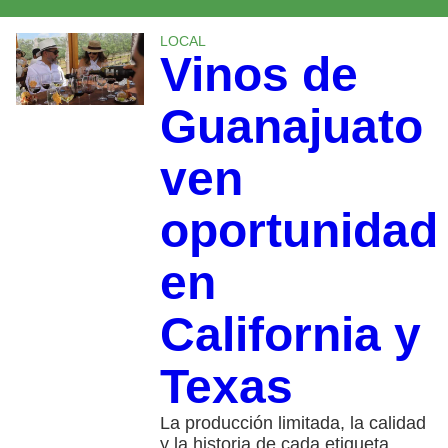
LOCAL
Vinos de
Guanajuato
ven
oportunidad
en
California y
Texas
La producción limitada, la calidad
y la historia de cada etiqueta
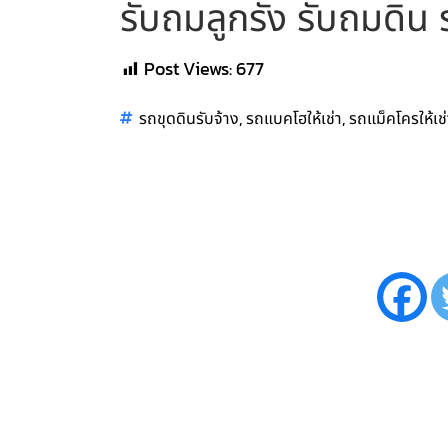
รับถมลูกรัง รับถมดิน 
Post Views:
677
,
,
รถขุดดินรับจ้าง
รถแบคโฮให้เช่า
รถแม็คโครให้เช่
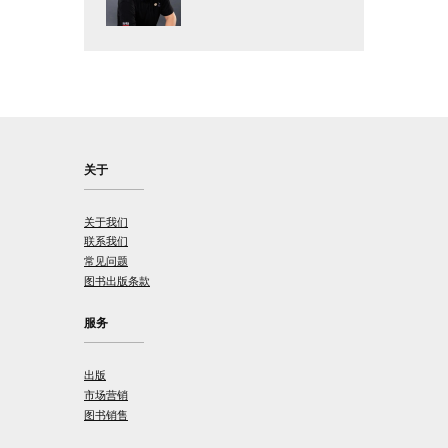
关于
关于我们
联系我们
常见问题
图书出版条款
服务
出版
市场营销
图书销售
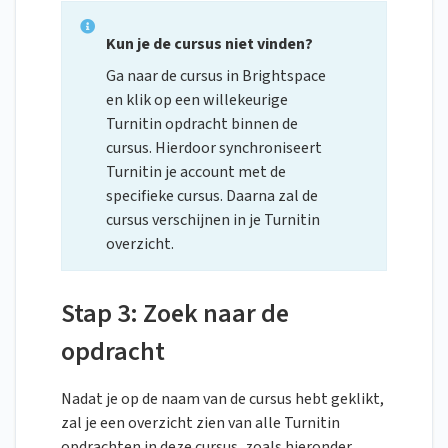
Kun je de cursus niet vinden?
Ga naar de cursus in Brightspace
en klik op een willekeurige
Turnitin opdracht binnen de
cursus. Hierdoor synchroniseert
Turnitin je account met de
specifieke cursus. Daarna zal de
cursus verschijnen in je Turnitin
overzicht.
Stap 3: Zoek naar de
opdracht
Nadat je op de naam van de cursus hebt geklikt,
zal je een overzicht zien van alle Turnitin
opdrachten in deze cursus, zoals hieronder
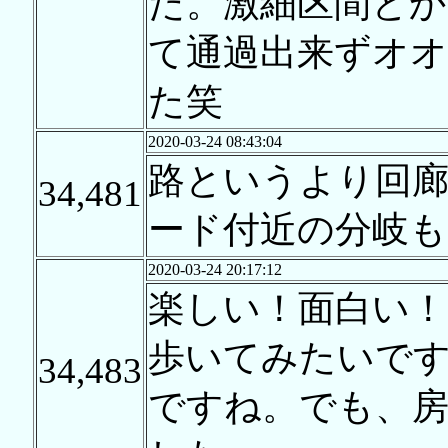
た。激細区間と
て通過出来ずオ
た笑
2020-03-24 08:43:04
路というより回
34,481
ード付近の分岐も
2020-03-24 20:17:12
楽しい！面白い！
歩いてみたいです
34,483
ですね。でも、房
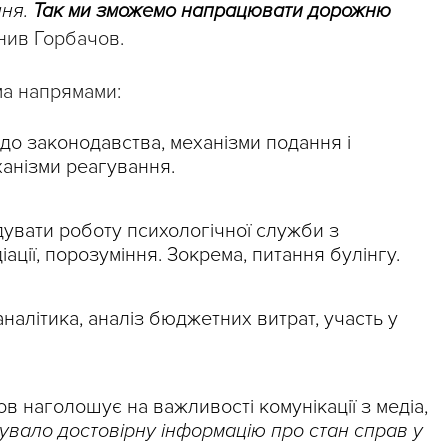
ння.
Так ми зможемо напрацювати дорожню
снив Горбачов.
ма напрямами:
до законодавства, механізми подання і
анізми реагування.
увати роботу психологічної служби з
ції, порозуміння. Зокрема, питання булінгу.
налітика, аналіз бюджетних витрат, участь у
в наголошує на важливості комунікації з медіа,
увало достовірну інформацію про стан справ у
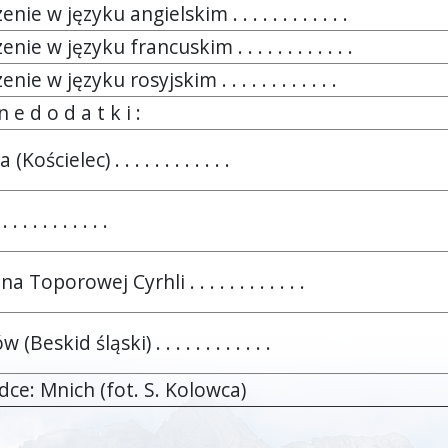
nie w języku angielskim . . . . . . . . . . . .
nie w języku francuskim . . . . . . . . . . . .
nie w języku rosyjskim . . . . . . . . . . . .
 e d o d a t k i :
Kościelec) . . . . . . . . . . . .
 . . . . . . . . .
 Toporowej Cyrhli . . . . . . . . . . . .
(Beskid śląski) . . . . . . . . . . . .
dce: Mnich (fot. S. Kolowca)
---
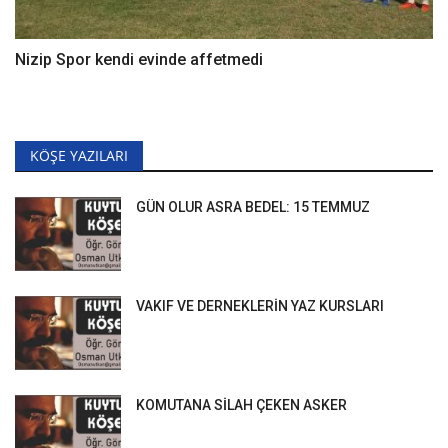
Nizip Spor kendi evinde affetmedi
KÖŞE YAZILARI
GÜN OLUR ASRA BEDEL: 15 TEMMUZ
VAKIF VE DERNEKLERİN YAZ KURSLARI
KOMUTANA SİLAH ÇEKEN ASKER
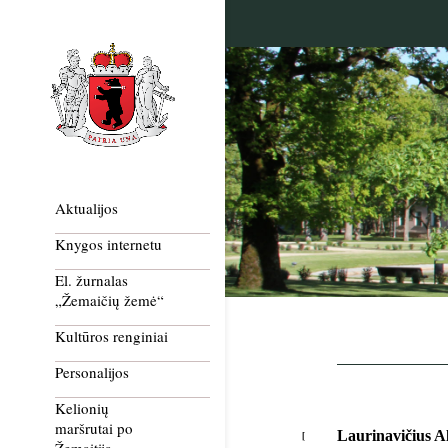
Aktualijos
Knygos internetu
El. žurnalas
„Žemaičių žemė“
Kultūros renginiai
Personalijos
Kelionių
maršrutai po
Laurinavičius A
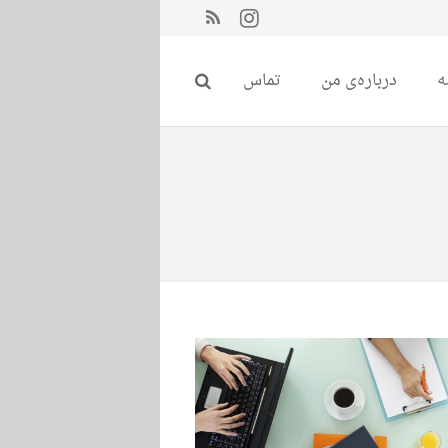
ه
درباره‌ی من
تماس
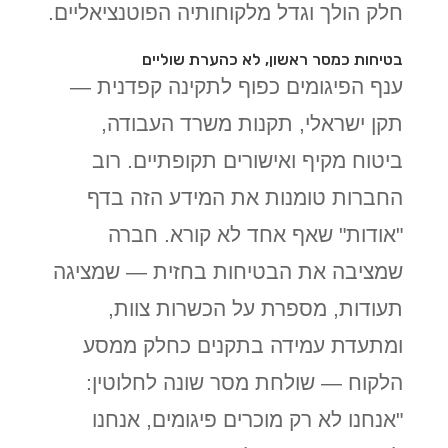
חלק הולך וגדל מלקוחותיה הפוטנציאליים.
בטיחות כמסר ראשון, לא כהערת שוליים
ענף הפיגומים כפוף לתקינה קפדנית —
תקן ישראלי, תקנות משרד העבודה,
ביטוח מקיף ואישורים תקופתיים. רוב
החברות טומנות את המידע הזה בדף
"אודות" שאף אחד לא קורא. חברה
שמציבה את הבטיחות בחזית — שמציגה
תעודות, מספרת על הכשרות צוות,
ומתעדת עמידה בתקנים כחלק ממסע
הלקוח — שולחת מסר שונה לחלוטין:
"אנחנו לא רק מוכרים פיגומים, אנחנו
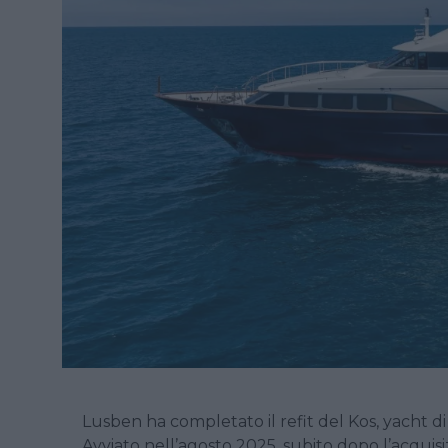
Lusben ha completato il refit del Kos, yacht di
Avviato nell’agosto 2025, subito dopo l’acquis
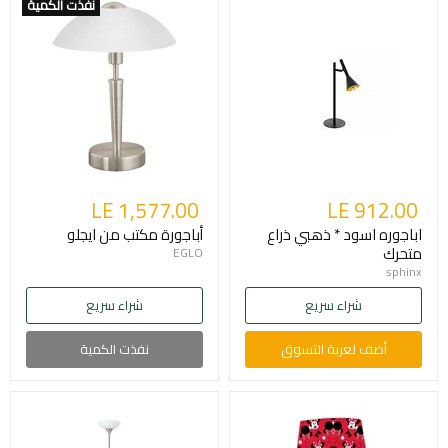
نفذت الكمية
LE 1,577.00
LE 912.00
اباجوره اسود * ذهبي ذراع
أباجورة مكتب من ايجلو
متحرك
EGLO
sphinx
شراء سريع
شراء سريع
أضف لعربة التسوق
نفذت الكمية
---
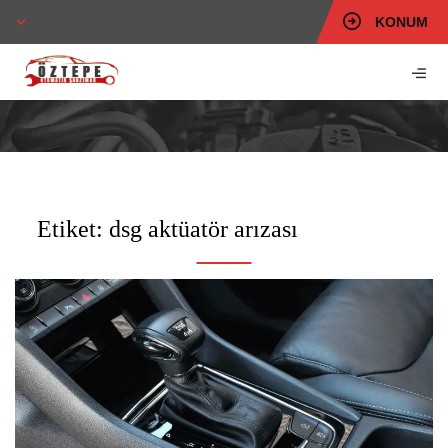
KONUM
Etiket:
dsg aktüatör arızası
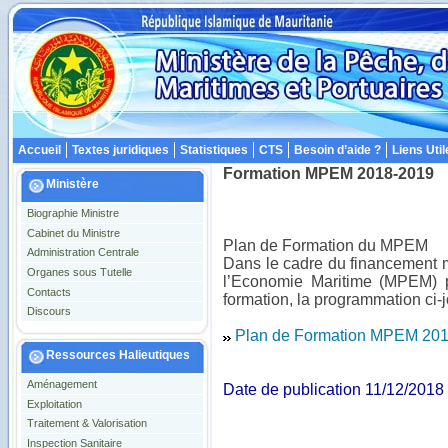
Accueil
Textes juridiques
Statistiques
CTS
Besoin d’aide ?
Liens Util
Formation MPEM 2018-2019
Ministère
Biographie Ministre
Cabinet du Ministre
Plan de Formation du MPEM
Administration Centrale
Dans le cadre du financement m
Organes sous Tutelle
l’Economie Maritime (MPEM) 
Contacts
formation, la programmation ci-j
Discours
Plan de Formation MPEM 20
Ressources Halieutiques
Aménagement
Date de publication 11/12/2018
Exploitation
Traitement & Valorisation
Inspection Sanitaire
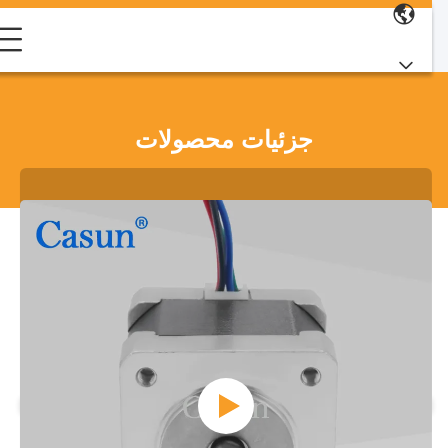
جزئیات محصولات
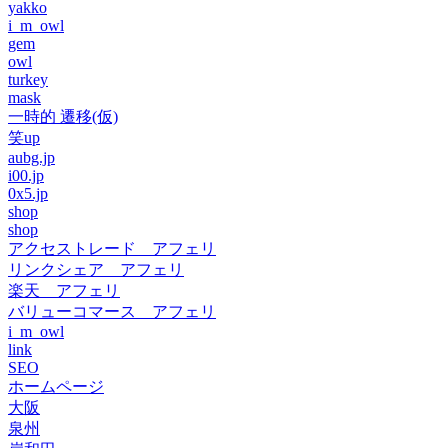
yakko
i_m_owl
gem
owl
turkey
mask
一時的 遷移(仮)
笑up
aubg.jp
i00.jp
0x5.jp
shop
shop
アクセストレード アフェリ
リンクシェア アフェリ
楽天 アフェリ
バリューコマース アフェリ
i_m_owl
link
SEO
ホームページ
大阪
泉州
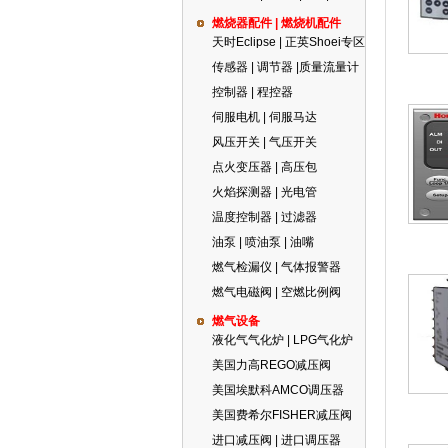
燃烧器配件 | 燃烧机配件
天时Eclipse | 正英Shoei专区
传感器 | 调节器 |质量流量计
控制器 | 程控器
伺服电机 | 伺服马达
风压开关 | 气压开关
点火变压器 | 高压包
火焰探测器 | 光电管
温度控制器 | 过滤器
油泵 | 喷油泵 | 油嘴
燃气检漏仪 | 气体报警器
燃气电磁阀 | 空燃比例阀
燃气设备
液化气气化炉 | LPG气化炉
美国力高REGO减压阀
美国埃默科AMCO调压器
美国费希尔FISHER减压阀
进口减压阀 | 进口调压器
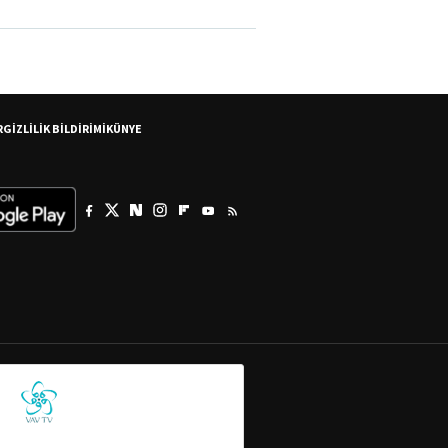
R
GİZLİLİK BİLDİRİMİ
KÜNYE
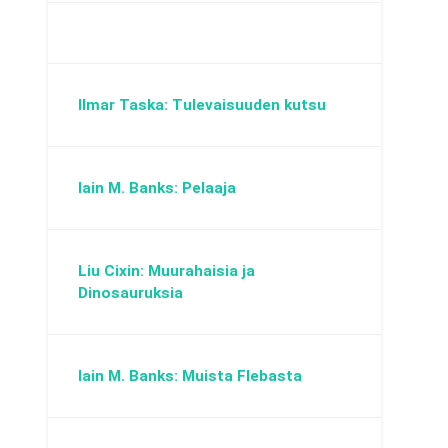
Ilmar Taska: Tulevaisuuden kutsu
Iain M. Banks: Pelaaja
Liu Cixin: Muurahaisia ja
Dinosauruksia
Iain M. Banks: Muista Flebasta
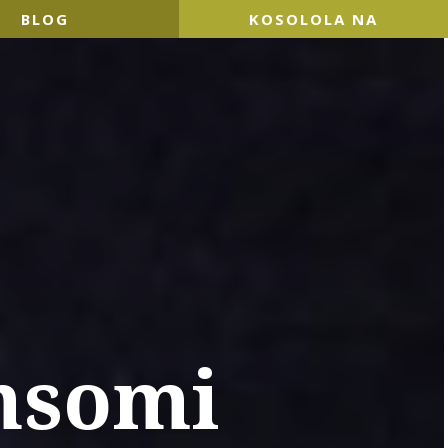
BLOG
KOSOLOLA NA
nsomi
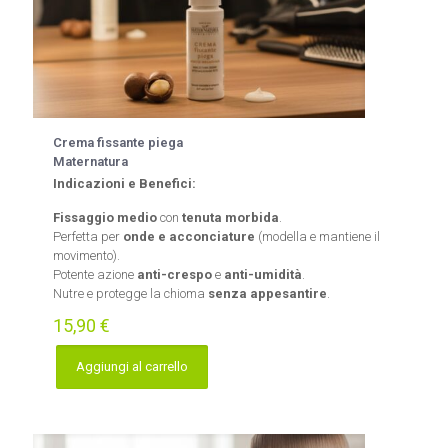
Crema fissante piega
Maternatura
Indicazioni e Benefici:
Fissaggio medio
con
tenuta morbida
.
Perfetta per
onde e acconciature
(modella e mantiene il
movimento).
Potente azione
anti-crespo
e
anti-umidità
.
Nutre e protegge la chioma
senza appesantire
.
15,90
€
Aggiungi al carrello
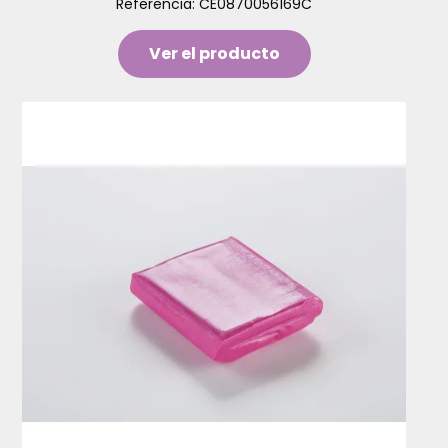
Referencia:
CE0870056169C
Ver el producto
---
Each line above with the string "Iain" should be reported in full.

Iain M. Banks: Pelaaja
Iain M. Banks: Muista Flebasta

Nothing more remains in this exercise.